▸ **Activity**
Everything from the first line of the entries below through the line holding "Über Geld spricht" must be printed exactly as written.

▸ **Exercise data**
···

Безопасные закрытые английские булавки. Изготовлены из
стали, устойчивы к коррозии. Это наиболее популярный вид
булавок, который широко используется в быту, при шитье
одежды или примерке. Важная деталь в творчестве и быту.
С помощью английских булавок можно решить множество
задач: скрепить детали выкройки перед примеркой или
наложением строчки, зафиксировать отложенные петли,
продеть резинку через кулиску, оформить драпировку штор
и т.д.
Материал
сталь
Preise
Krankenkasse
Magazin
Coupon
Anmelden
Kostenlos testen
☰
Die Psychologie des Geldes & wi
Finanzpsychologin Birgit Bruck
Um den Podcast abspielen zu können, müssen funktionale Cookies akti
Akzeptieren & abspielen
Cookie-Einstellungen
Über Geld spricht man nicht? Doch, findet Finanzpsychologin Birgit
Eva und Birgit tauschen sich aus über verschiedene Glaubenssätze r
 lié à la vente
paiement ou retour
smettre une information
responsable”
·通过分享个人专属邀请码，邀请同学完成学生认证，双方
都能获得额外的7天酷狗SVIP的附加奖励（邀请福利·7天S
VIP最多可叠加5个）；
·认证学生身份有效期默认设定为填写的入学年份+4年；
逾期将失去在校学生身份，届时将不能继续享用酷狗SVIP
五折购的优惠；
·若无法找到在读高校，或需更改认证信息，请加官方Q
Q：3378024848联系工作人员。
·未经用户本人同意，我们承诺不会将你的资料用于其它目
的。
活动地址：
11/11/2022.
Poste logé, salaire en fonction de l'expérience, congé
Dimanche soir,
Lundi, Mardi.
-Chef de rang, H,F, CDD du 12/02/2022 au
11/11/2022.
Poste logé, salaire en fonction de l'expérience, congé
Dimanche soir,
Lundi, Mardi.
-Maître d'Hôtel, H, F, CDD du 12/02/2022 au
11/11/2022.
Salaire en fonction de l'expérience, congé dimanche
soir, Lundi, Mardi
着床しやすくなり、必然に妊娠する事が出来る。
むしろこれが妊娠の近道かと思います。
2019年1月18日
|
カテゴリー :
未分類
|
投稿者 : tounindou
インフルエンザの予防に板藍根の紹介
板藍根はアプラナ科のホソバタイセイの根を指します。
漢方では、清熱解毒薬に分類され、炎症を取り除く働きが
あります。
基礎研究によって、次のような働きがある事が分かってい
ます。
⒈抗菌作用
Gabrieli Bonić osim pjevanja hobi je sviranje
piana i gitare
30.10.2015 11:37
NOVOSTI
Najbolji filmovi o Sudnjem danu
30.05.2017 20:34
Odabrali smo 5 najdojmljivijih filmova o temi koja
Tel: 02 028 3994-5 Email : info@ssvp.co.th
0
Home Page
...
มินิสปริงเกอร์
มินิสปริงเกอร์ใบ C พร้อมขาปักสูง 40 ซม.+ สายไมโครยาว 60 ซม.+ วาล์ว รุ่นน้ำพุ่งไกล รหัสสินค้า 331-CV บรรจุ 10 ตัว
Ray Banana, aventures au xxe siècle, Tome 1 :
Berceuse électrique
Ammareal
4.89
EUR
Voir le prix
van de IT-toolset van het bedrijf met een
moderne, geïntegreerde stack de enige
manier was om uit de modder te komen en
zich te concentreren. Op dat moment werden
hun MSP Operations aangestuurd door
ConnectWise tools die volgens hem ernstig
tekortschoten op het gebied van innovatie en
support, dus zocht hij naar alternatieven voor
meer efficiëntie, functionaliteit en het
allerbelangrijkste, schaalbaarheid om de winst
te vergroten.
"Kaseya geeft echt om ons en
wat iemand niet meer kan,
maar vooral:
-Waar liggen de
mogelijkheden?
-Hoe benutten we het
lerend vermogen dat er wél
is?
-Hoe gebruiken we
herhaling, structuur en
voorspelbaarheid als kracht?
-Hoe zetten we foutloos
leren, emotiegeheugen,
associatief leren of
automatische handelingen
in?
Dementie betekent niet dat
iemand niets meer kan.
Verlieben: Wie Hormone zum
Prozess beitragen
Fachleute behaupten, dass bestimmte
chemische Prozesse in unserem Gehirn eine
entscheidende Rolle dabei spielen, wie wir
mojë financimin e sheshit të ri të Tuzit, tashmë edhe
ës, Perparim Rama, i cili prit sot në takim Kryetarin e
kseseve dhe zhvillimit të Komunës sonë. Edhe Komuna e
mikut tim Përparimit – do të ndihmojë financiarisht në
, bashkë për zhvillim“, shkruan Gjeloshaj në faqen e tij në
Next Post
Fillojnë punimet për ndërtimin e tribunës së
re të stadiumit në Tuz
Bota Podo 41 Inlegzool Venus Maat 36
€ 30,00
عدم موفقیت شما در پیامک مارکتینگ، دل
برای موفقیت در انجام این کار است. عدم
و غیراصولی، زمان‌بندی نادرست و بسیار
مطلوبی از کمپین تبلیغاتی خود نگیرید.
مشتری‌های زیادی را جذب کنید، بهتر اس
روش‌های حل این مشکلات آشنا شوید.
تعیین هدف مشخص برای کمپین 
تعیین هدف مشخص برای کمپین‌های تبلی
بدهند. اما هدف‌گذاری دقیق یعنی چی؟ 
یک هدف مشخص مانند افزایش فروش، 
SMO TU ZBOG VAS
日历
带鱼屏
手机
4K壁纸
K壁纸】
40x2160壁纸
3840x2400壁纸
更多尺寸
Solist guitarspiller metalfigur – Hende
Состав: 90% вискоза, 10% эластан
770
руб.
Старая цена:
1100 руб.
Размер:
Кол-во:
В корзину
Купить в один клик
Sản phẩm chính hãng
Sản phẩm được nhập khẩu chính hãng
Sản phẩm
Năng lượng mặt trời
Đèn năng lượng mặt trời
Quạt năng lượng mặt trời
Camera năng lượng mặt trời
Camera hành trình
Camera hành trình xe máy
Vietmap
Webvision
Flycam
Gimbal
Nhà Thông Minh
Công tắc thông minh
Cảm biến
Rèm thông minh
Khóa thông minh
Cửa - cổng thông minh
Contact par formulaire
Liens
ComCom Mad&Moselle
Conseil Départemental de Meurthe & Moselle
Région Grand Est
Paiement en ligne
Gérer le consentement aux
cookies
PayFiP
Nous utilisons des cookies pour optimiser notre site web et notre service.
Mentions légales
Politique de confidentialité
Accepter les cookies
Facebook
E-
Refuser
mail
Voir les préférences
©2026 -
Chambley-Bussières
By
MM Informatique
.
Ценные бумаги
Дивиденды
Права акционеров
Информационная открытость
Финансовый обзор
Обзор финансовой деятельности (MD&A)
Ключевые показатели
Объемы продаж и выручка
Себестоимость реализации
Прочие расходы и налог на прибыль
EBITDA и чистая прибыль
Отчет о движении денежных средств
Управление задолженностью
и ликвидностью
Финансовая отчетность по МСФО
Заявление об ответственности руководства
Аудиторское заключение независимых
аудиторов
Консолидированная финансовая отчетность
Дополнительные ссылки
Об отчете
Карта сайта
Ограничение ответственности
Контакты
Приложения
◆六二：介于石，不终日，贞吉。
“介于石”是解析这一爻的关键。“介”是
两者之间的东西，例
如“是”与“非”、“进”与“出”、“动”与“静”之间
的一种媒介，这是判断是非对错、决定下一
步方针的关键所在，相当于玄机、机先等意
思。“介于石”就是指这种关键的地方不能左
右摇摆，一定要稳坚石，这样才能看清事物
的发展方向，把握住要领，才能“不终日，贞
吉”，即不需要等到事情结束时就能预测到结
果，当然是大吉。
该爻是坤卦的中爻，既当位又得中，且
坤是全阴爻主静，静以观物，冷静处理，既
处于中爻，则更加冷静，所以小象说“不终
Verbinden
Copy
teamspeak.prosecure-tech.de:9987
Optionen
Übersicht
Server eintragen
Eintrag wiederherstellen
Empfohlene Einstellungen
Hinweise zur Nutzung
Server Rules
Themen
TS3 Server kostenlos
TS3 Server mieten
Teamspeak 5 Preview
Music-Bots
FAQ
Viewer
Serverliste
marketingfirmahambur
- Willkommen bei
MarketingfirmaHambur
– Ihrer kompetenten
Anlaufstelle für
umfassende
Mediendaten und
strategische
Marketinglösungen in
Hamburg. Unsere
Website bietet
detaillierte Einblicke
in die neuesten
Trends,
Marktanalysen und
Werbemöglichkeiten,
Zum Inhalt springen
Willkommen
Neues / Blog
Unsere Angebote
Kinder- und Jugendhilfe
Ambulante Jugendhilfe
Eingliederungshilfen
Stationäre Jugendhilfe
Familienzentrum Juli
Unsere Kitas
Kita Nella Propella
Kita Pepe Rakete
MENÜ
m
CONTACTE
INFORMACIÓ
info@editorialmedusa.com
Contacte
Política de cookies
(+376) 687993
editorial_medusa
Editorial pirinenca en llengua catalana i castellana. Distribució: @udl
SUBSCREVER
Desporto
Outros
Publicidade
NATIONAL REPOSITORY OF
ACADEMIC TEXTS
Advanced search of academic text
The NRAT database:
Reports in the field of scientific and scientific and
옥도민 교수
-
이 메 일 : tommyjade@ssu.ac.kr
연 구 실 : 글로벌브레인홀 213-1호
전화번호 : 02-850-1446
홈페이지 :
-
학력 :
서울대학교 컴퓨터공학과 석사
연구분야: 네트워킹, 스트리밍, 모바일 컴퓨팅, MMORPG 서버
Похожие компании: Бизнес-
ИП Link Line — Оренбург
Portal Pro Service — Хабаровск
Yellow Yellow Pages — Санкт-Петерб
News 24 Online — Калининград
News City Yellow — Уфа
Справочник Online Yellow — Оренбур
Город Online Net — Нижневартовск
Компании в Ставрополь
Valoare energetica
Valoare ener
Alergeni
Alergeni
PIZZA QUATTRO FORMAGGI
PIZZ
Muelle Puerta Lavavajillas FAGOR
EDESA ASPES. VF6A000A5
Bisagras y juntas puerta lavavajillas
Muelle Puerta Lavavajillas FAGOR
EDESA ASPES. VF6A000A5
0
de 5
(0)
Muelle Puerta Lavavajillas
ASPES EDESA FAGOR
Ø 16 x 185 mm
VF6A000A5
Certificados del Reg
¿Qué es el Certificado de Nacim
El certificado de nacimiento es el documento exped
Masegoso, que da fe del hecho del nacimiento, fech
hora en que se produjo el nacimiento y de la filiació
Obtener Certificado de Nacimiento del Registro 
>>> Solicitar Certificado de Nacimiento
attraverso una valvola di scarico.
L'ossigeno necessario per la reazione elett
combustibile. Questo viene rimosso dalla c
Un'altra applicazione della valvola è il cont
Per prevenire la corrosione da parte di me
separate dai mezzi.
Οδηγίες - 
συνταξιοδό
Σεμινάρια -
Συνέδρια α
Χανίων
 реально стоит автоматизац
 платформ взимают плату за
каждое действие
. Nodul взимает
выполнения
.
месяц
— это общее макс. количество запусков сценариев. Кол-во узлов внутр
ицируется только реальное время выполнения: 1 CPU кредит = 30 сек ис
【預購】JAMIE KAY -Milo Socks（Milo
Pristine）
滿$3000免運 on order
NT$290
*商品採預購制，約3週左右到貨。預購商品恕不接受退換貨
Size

···

▸ **Result of the exercise**
Безопасные закрытые английские булавки. Изготовлены из
стали, устойчивы к коррозии. Это наиболее популярный вид
булавок, который широко используется в быту, при шитье
одежды или примерке. Важная деталь в творчестве и быту.
С помощью английских булавок можно решить множество
задач: скрепить детали выкройки перед примеркой или
наложением строчки, зафиксировать отложенные петли,
продеть резинку через кулиску, оформить драпировку штор
и т.д.
Материал
сталь
Preise
Krankenkasse
Magazin
Coupon
Anmelden
Kostenlos testen
☰
Die Psychologie des Geldes & wi
Finanzpsychologin Birgit Bruck
Um den Podcast abspielen zu können, müssen funktionale Cookies akti
Akzeptieren & abspielen
Cookie-Einstellungen
Über Geld spricht man nicht? Doch, findet Finanzpsychologin Birgit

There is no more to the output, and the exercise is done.